The inter-relationships between minimal and maximal left atrial volume index (LAVI), left ventricular filling pressures and survival have not been well studied. This study aimed to compare LAVImin with LAVImax with respect to (1) relative prognostic value, and (2) correlation with left ventricular end-diastolic pressures (LVEDP), in patients with myocardial infarction (MI). A retrospective study involving consecutive patients with a first-ever MI (n = 419) was undertaken. LAVIs were determined using Simpson's biplane method from 2D echocardiography performed the day after admission. LAVmin ≥ 18 mls/m2 and LAVImax ≥ 34 mls/m2 were considered enlarged. The primary end point was composite major adverse cardiovascular events (MACE) (death/MI/heart failure).

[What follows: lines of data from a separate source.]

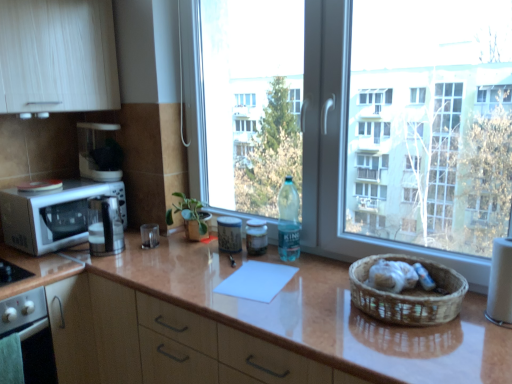 Identify the location of vacant space that's between white paper towel at right, the 4th appliance from the left, and brown woven basket at right. (478, 327). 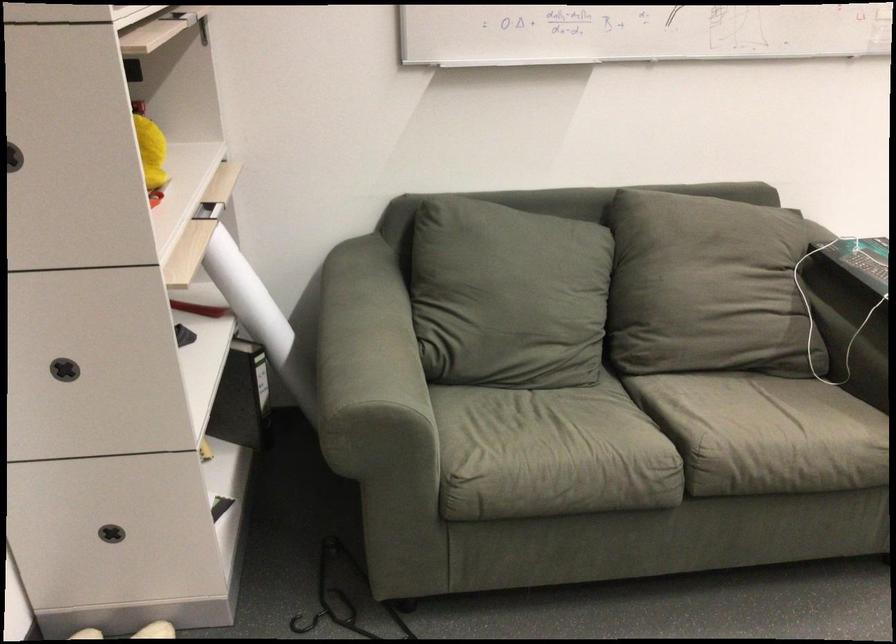 Where would you lift the black metal hook? Please return your answer as a coordinate pair (x, y).

(341, 598) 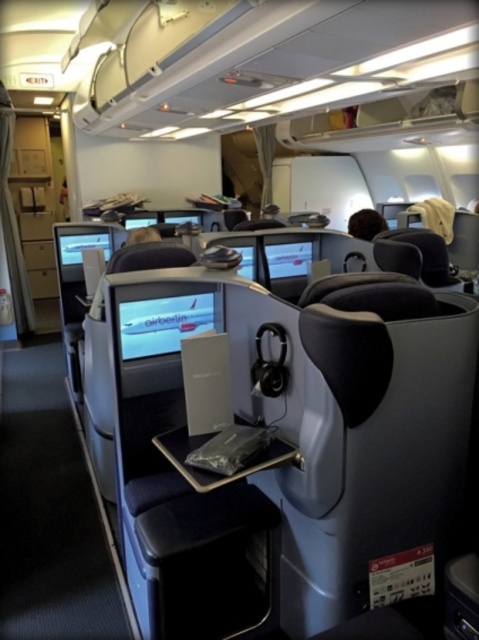 Question: Does white glossy airplane at center appear on the left side of brown fuzzy object at upper center?

Choices:
 (A) no
 (B) yes

Answer: (B)

Question: Does white glossy airplane at center lie behind brown fuzzy object at upper center?

Choices:
 (A) yes
 (B) no

Answer: (B)

Question: Which object is farther from the camera taking this photo?

Choices:
 (A) brown fuzzy object at upper center
 (B) white glossy airplane at center

Answer: (A)

Question: Which point is farther to the camera?

Choices:
 (A) brown fuzzy object at upper center
 (B) white glossy airplane at center

Answer: (A)

Question: Which point is farther to the camera?

Choices:
 (A) (171, 324)
 (B) (361, 227)

Answer: (B)

Question: Observing the image, what is the correct spatial positioning of white glossy airplane at center in reference to brown fuzzy object at upper center?

Choices:
 (A) above
 (B) below

Answer: (B) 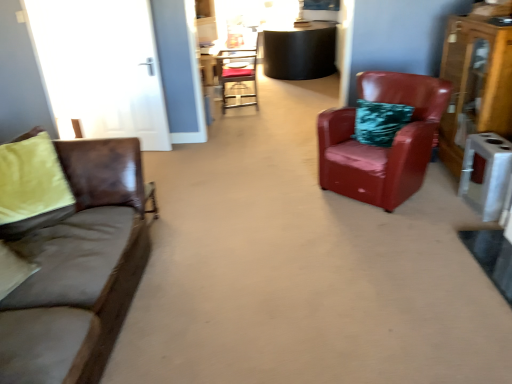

Correlation between LVEDP and LAVI was assessed in 120 patients who underwent echocardiography and cardiac catheterization either simultaneously (n = 30) or same-day (n = 90). At a median follow-up of 24 months, there were 61 MACE events. On Cox proportional hazards multivariate analysis incorporating significant clinical predictors and LVEF, whereas both LAVImin ≥ 18 mls/m2 (hazard ratio 3.15 [95% confidence interval 1.70 to 5.54], p <0.001) and LAVImax ≥ 34 mls/m2 (hazard ratio 1.79 [95% confidence interval 1.02 to 3.14], p = 0.041) were independent predictors of MACE, LAVImin showed a stronger association. Intermodel comparisons of the model chi-square and Harrell's C-statistic confirmed better prognostication with LAVImin. In the invasive cohort, because LAVImin and LAVImax had a similar correlation with LVEDP ≥ 15 mm Hg (r = 0.41 [p <0.001] vs r = 0.42 [p <0.001]), LAVmin ≥ 18 mls/m2 had a greater sensitivity for LVEDP ≥ 15 mm Hg than LAVImax ≥ 34 mls/m2 (sensitivity 59.4% vs 34.4%). In conclusion, utilizing thresholds of ≥18 and ≥34 mls/m2, respectively, LAVImin was a better predictor of survival than LAVImax, the pathophysiologic basis of which relates to a better sensitivity for elevated left ventricular filling pressures with LAVImin at these thresholds. There may be incremental clinical value in measuring LAVImin alongside LAVImax.